DATA IN THIS EXERCISE below:

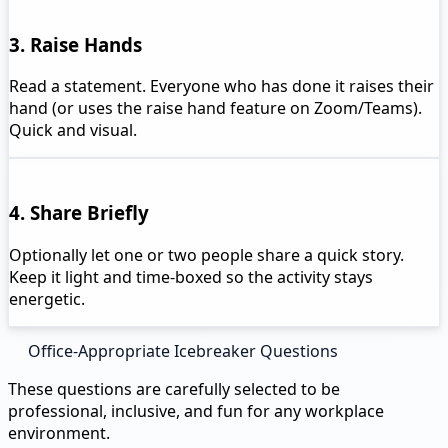
3. Raise Hands
Read a statement. Everyone who has done it raises their
hand (or uses the raise hand feature on Zoom/Teams).
Quick and visual.
4. Share Briefly
Optionally let one or two people share a quick story.
Keep it light and time-boxed so the activity stays
energetic.
Office-Appropriate Icebreaker Questions
These questions are carefully selected to be
professional, inclusive, and fun for any workplace
environment.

End of DATA IN THIS EXERCISE.

# WHAT THE TASK REQUIRES
Everything in the data except the pictures must appear in your answer unchanged.

# EXERCISE SOLUTION
3. Raise Hands
Read a statement. Everyone who has done it raises their
hand (or uses the raise hand feature on Zoom/Teams).
Quick and visual.
4. Share Briefly
Optionally let one or two people share a quick story.
Keep it light and time-boxed so the activity stays
energetic.
Office-Appropriate Icebreaker Questions
These questions are carefully selected to be
professional, inclusive, and fun for any workplace
environment.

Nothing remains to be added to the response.